Brent for January settlement reversed an earlier loss of as much as 2 percent to trade at $73.04 a barrel on the London-based ICE Futures Europe exchange at 1:46 p.m. local time. The contract dropped $5.17 to $72.58 yesterday, the lowest close since August 2010. Total volume traded was 46 percent more than the 100-day average for the time of day. Prices have decreased 15 percent this month and 34 percent in 2014.
WTI for January delivery declined $4.34, or 5.9 percent, to $69.35 in electronic trading on the New York Mercantile Exchange, compared with the Nov. 26 close. There was no floor trading yesterday because of the U.S. Thanksgiving holiday and transactions will be booked today for settlement purposes. Prices are down 9.4 percent this week.
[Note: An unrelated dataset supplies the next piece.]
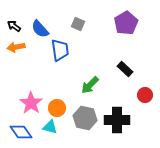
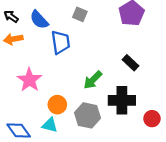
red circle: (145, 95) -> (152, 119), moved
pink star: (31, 103) -> (29, 80), moved
black cross: (117, 120) -> (122, 100), moved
“Welcome to the new world of oil,” Mark Keenan, the Singapore-based head of commodities research for Asia at Societe Generale SA, said by phone. “OPEC has relinquished the role of balancing the market. If they had cut production and prices had increased then they would, by definition, be losing market share. They would be encouraging and supporting further shale production. For them, short-term pain for long-term gain.”
OPEC’s decision not to reduce production creates potential for further declines in oil prices, Goldman Sachs Group Inc. said in an e-mailed report. Citing its expectation of a “large market surplus” in the first half of next year, the bank maintained its 2015 Brent forecast at $80 to $85 a barrel and WTI at $70 to $75.
Iranian Oil Minister Bijan Namdar Zanganeh said he’s “not angry” about the outcome of the talks in Vienna, even though it was “not in line with what we wanted.” OPEC isn’t “playing hardball,” according to Nigerian Petroleum Minister Diezani Alison-Madueke, who was selected as the group’s president for next year.
Conventional oil producers in OPEC can no longer dictate prices, United Arab Emirates Energy Minister Suhail Al-Mazrouei said in an interview on Nov. 26. Newcomers to the market who have the highest costs and created the glut should be the ones to determine the price, he said.
“Given the supply capacity now outside OPEC, cutting production at these levels wasn’t in the best interest of the Saudis or OPEC,” Ric Spooner, a chief strategist at CMC Markets in Sydney, said by phone. “In the medium term, somewhere in the $60s is likely to see a base, but you couldn’t discount the possibility of a short-term spike down to even lower prices.”
Ministers from Kuwait, the U.A.E. and Angola said they were concerned about the market surplus as they arrived at OPEC’s headquarters for the meeting. The group pumped 30.97 million barrels a day in October, exceeding its quota for a fifth consecutive month, data compiled by Bloomberg show.
U.S. production expanded to 9.08 million barrels a day through Nov. 21, the highest level in weekly records that started in January 1983, according to the Energy Information Administration. Crude inventories rose to 383 million, said the Energy Department’s statistical arm.